Your task:
Return the full listing unchanged, excluding any images it contains.

Available records:
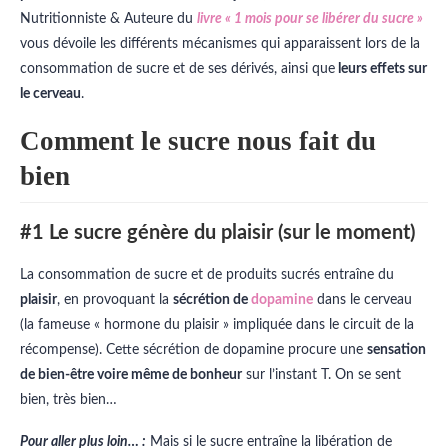
Nutritionniste & Auteure du
livre « 1 mois pour se libérer du sucre »
vous dévoile les différents mécanismes qui apparaissent lors de la
consommation de sucre et de ses dérivés, ainsi que
leurs effets sur
le cerveau
.
Comment le sucre nous fait du
bien
#1 Le sucre génère du plaisir (sur le moment)
La consommation de sucre et de produits sucrés entraîne du
plaisir
, en provoquant la
sécrétion de
do
pamine
dans le cerveau
(la fameuse « hormone du plaisir » impliquée dans le circuit de la
récompense). Cette sécrétion de dopamine procure une
sensation
de bien-être voire même de bonheur
sur l’instant T. On se sent
bien, très bien…
Pour aller plus loin… :
Mais si le sucre entraîne la libération de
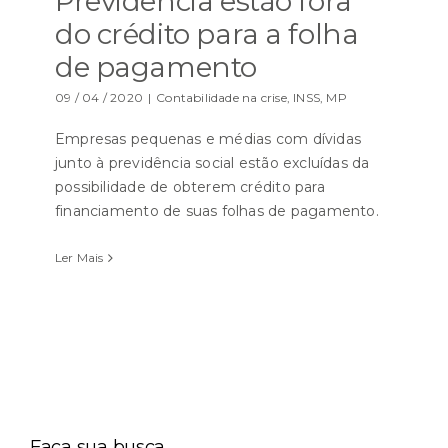
Previdência estão fora
do crédito para a folha
de pagamento
09 / 04 / 2020
|
Contabilidade na crise
,
INSS
,
MP
Empresas pequenas e médias com dívidas
junto à previdência social estão excluídas da
possibilidade de obterem crédito para
financiamento de suas folhas de pagamento.
Ler Mais
Faça sua busca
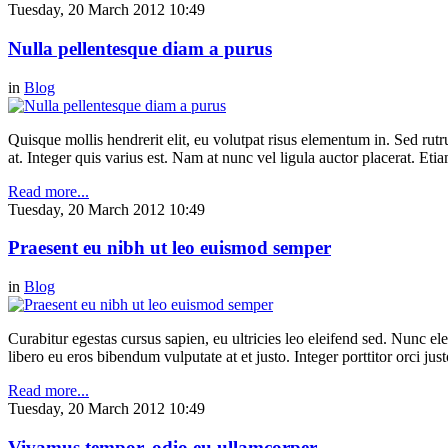
Tuesday, 20 March 2012 10:49
Nulla pellentesque diam a purus
in
Blog
Quisque mollis hendrerit elit, eu volutpat risus elementum in. Sed ru
at. Integer quis varius est. Nam at nunc vel ligula auctor placerat. Etia
Read more...
Tuesday, 20 March 2012 10:49
Praesent eu nibh ut leo euismod semper
in
Blog
Curabitur egestas cursus sapien, eu ultricies leo eleifend sed. Nunc elei
libero eu eros bibendum vulputate at et justo. Integer porttitor orci just
Read more...
Tuesday, 20 March 2012 10:49
Vivamus tempor, odio eu ullamcorper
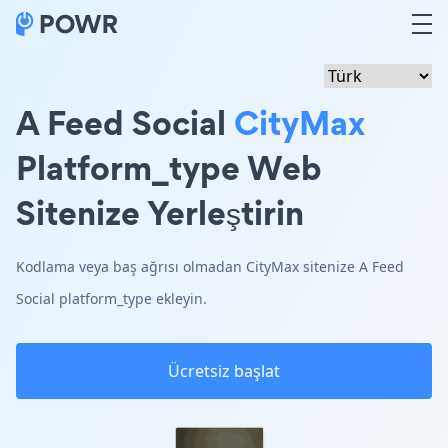
A Feed Social
CityMax
Platform_type Web
Sitenize Yerleştirin
Kodlama veya baş ağrısı olmadan CityMax sitenize A Feed
Social platform_type ekleyin.
Ücretsiz başlat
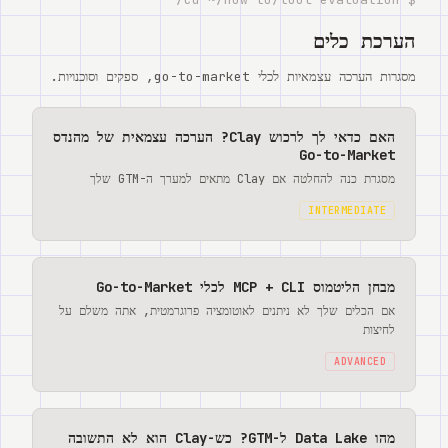
הערכת כלים
מסגרות הערכה עצמאיות לכלי go-to-market, ספקים וסוכנויות.
האם כדאי לך לרכוש Clay? הערכה עצמאית של מהנדס
Go-to-Market
מסגרת כנה להחלטה אם Clay מתאים למערך ה-GTM שלך
INTERMEDIATE
מבחן הליטמוס MCP + CLI לכלי Go-to-Market
אם הכלים שלך לא ניתנים לאוטומציה פרוגרמטית, אתה משלם על
לחיצות
ADVANCED
מהו Data Lake ל-GTM? כש-Clay הוא לא התשובה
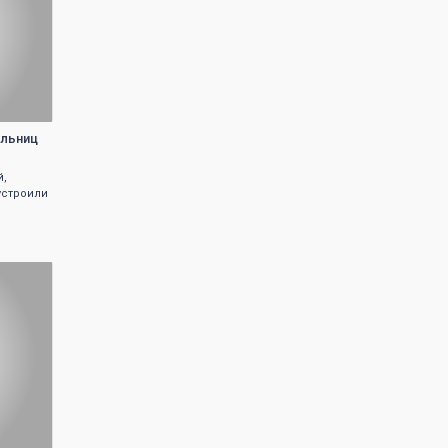
ольниц
й,
устроили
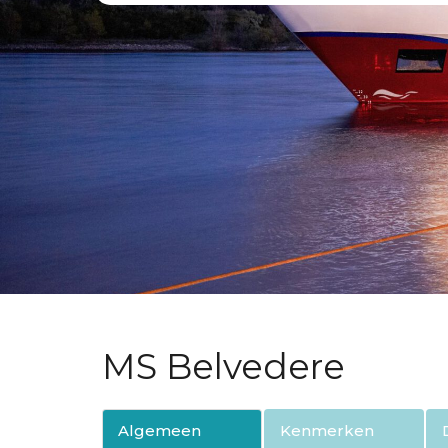
MS Belvedere
Algemeen
Kenmerken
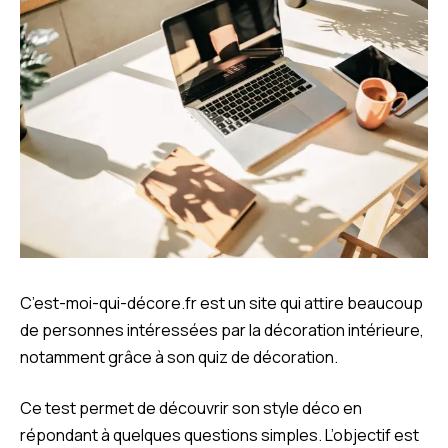
C’est-moi-qui-décore.fr est un site qui attire beaucoup
de personnes intéressées par la décoration intérieure,
notamment grâce à son quiz de décoration.
Ce test permet de découvrir son style déco en
répondant à quelques questions simples. L’objectif est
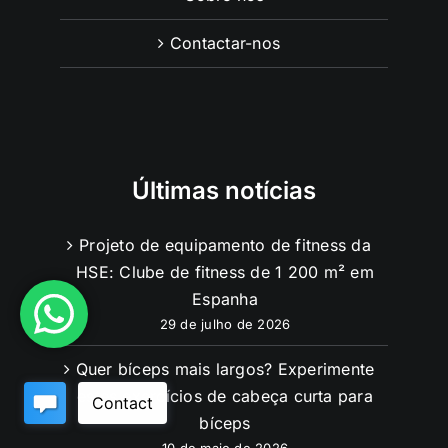
Contactar-nos
Últimas notícias
Projeto de equipamento de fitness da
HSE: Clube de fitness de 1 200 m² em
Espanha
29 de julho de 2026
Quer bíceps mais largos? Experimente
estes exercícios de cabeça curta para
bíceps
10 de maio de 2026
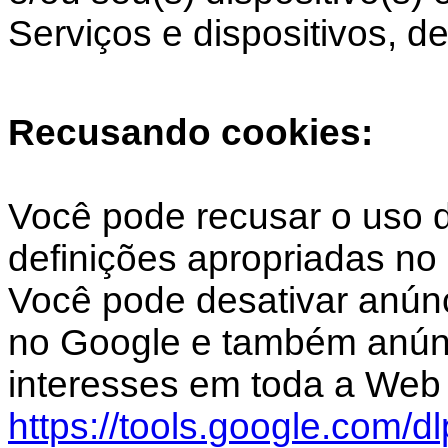
Serviços e dispositivos, de
Recusando cookies:
Você pode recusar o uso d
definições apropriadas no
Você pode desativar anún
no Google e também anún
interesses em toda a Web 
https://tools.google.com/d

Task output:
Nutritionniste & Auteure du
livre « 1 mois pour se libérer du sucre »
vous dévoile les différents mécanismes qui apparaissent lors de la
consommation de sucre et de ses dérivés, ainsi que
leurs effets sur
le cerveau
.
Comment le sucre nous fait du
bien
#1 Le sucre génère du plaisir (sur le moment)
La consommation de sucre et de produits sucrés entraîne du
plaisir
, en provoquant la
sécrétion de
do
pamine
dans le cerveau
(la fameuse « hormone du plaisir » impliquée dans le circuit de la
récompense). Cette sécrétion de dopamine procure une
sensation
de bien-être voire même de bonheur
sur l’instant T. On se sent
bien, très bien…
Pour aller plus loin… :
Mais si le sucre entraîne la libération de
Previdência estão fora
do crédito para a folha
de pagamento
09 / 04 / 2020
|
Contabilidade na crise
,
INSS
,
MP
Empresas pequenas e médias com dívidas
junto à previdência social estão excluídas da
possibilidade de obterem crédito para
financiamento de suas folhas de pagamento.
Ler Mais
Faça sua busca
Tuesday, 20 March 2012 10:49
Nulla pellentesque diam a purus
in
Blog
Quisque mollis hendrerit elit, eu volutpat risus elementum in. Sed ru
at. Integer quis varius est. Nam at nunc vel ligula auctor placerat. Etia
Read more...
Tuesday, 20 March 2012 10:49
Praesent eu nibh ut leo euismod semper
in
Blog
Curabitur egestas cursus sapien, eu ultricies leo eleifend sed. Nunc elei
libero eu eros bibendum vulputate at et justo. Integer porttitor orci just
Read more...
Tuesday, 20 March 2012 10:49
Vivamus tempor, odio eu ullamcorper
A Feed Social
CityMax
Platform_type Web
Sitenize Yerleştirin
Kodlama veya baş ağrısı olmadan CityMax sitenize A Feed
Social platform_type ekleyin.
Ücretsiz başlat
הערכת כלים
מסגרות הערכה עצמאיות לכלי go-to-market, ספקים וסוכנויות.
האם כדאי לך לרכוש Clay? הערכה עצמאית של מהנדס
Go-to-Market
מסגרת כנה להחלטה אם Clay מתאים למערך ה-GTM שלך
INTERMEDIATE
מבחן הליטמוס MCP + CLI לכלי Go-to-Market
אם הכלים שלך לא ניתנים לאוטומציה פרוגרמטית, אתה משלם על
לחיצות
ADVANCED
מהו Data Lake ל-GTM? כש-Clay הוא לא התשובה
ольниц
й,
устроили
MS Belvedere
Algemeen
Kenmerken
C’est-moi-qui-décore.fr est un site qui attire beaucoup
de personnes intéressées par la décoration intérieure,
notamment grâce à son quiz de décoration.
Ce test permet de découvrir son style déco en
répondant à quelques questions simples. L’objectif est
Contactar-nos
Últimas notícias
Projeto de equipamento de fitness da
HSE: Clube de fitness de 1 200 m² em
Espanha
29 de julho de 2026
Quer bíceps mais largos? Experimente
estes exercícios de cabeça curta para
bíceps
10 de maio de 2026
Serviços e dispositivos, de
Recusando cookies:
Você pode recusar o uso d
definições apropriadas no
Você pode desativar anún
no Google e também anún
interesses em toda a Web 
https://tools.google.com/d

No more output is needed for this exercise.